▸ **Records supplied**:
━━━━━━━━━━━━━━━━

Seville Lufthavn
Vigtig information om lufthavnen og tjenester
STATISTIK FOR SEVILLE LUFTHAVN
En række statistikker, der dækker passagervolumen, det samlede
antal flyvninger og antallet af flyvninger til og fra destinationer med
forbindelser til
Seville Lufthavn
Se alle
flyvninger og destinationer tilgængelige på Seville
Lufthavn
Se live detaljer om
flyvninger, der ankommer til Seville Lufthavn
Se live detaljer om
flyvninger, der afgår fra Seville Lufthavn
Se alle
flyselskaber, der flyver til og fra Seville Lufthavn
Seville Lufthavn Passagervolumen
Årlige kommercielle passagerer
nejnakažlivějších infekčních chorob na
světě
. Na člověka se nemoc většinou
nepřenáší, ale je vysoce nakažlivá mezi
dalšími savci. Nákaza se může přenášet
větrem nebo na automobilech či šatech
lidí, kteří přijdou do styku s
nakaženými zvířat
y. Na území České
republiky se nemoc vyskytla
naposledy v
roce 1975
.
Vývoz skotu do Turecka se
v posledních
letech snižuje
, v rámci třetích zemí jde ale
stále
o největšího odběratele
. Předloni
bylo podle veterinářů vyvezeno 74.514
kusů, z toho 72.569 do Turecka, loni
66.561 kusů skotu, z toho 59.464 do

━━━━━━━━━━━━━━━━

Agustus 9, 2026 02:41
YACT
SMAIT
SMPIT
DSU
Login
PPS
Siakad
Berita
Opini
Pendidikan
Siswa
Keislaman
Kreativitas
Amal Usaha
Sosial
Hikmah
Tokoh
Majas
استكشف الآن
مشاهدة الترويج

━━━━━━━━━━━━━━━━

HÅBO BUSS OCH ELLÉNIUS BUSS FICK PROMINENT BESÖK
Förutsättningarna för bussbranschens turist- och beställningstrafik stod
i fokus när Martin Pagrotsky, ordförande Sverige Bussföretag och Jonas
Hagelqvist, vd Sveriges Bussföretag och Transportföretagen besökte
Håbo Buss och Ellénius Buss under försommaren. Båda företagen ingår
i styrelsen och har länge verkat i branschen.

━━━━━━━━━━━━━━━━

▸ **Task directions**: Print, from the entries above, the line with "Förutsättningarna för bussbranschens", the line with "i styrelsen och har länge verkat i branschen." and all lines between them, exactly and with nothing else.

▸ **Response to this task**:
Förutsättningarna för bussbranschens turist- och beställningstrafik stod
i fokus när Martin Pagrotsky, ordförande Sverige Bussföretag och Jonas
Hagelqvist, vd Sveriges Bussföretag och Transportföretagen besökte
Håbo Buss och Ellénius Buss under försommaren. Båda företagen ingår
i styrelsen och har länge verkat i branschen.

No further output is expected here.